L'invitation chez des amis, parce que tu sais déjà qu'il ne touchera à rien et qu'il faudra sortir sa gamelle devant tout le monde.

Le repas de famille du dimanche, où ta belle-mère glisse « il faut juste insister un peu » et où tu souris en ravalant ta réponse.

L'anniversaire de son copain, où tu arrives avec sa gourde et son pain de mie dans le sac, parce que tu sais que le buffet ne passera pas.

Et puis il y a cette date qui approche, celle que tu repousses au fond de ta tête : la rentrée. La cantine. Là-bas, pas de menu sur-mesure. Pas de pâtes natures de secours. Juste un plateau qu'il ne mangera pas, et une après-midi entière le ventre vide. Tu te demandes déjà comment il va tenir, et tu n'as pas vraiment de réponse.

Si rien ne change, ce n'est pas seulement la liste de ses aliments qui rétrécit. C'est ta vie sociale, ton énergie, et ces repas que tu avais imaginés tout autrement.
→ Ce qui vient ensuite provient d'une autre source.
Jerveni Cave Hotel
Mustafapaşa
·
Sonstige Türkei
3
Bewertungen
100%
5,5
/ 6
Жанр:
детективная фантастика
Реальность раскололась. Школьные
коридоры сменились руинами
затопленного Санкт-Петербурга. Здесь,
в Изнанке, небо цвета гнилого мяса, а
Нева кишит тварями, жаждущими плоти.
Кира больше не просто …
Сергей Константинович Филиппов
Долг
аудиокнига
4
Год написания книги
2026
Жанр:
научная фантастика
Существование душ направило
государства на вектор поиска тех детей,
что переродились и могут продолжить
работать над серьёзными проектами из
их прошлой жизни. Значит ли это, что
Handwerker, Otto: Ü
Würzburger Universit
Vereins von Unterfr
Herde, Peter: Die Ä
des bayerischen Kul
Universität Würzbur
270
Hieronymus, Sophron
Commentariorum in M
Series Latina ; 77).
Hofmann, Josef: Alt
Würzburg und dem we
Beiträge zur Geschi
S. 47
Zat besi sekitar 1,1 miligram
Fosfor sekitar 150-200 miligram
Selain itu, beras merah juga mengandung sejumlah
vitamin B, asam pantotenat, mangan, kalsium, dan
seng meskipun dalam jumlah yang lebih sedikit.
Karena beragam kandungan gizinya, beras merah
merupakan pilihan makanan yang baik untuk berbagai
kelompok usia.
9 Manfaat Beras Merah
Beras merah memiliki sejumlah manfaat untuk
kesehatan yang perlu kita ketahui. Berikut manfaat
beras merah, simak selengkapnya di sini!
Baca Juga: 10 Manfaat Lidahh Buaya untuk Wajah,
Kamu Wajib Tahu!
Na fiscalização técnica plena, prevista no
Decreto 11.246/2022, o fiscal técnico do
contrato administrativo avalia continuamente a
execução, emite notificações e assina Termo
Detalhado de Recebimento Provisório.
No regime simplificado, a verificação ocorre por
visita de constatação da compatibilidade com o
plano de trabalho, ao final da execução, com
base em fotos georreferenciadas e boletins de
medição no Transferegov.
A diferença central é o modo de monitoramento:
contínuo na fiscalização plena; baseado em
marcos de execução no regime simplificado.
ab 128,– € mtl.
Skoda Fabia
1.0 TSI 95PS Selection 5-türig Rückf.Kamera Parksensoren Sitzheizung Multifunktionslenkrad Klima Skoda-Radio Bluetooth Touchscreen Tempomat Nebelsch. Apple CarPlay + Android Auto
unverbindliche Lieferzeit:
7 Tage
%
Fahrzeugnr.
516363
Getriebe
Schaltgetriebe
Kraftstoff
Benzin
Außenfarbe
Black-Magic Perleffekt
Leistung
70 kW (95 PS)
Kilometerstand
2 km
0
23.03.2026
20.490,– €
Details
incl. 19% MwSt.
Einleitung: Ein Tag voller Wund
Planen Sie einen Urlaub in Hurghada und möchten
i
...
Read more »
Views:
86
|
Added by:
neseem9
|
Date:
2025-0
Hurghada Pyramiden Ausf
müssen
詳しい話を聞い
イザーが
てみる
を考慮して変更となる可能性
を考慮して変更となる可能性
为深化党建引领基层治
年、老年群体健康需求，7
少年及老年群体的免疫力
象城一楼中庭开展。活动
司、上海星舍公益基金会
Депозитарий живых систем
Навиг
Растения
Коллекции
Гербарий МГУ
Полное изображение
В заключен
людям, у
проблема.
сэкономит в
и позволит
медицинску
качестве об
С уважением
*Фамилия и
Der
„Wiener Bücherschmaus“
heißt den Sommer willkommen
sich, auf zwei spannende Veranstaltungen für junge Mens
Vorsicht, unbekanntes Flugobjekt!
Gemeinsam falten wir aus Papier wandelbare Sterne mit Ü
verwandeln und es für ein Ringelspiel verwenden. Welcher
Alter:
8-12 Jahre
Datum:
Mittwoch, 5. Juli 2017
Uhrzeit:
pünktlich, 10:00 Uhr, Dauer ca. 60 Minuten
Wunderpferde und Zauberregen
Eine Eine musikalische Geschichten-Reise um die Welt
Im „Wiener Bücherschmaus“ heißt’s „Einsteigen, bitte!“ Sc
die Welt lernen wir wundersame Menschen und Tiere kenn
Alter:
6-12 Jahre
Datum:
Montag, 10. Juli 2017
Mais avant de croire que c'est une question de volonté, ou de patience, il faut que tu saches une chose. Quelque chose se joue dans sa tête. Et tu vas comprendre quoi.

Tu as tout essayé.
Et tout s'est retourné contre toi.

Personne ne peut dire que tu n'as pas cherché.

1
Cacher les légumes

Tu as commencé par cacher les légumes, parce que c'est le premier réflexe que tout le monde te souffle. Une lichette de courgette mixée dans la bolognaise, l'air de rien. Ça a marché trois fois. Puis un soir, il a senti que « ça avait un goût bizarre », et il a rejeté la bolognaise. Pour de bon. Tu venais de perdre un des rares plats qu'il acceptait en essayant d'en gagner un.

2
Négocier

« Deux bouchées de haricots et tu auras ton dessert. » Il a avalé une bouchée en grimaçant, puis a repoussé l'assiette en pleurant. Au final, à part une crise de larmes et un gros sentiment de culpabilité au fond de l'estomac, personne n'a rien gagné. Les haricots, eux, sont restés aussi détestés qu'avant.

3
Forcer

Tu as fini par insister. Par forcer, un soir où tu n'en pouvais plus. La cuillère devant la bouche fermée, le « allez, juste une ». Il a pleuré, il a cédé, il a avalé en sanglotant. Le lendemain, il refusait même de s'asseoir à table.

4
Chercher de l'aide

Alors tu es allée chercher de l'aide ailleurs. Ta mère te dit qu'à son époque on ne se posait pas tant de questions. Un groupe Facebook te noie sous quarante réponses qui se contredisent. Un article te promet la solution en cachant tout dans des galettes, un autre te conseille de masser l'intérieur de sa bouche. Tu as tout noté, tout tenté.

5
Reculer les textures

Et si ton bébé est plus jeune, tu as peut-être reculé l'introduction des morceaux, repassé au Nutribaby « par sécurité », de peur qu'il s'étouffe. Sauf que plus tu retardes les textures, plus elles deviennent un territoire inconnu, donc dangereux pour lui.

Et malgré ça, sa liste d'aliments n'a pas grandi. Elle a rétréci.

Voilà ce que personne ne t'a dit : aucune de ces méthodes ne pouvait fonctionner. Pas parce que tu t'y prenais mal. Parce qu'elles s'attaquent toutes à ce qu'il mange, ou à comment le convaincre. Et le blocage n'est ni dans l'assiette, ni dans sa volonté.

Il a un nom. Un mécanisme précis. Et l'usine, elle, l'a compris depuis longtemps.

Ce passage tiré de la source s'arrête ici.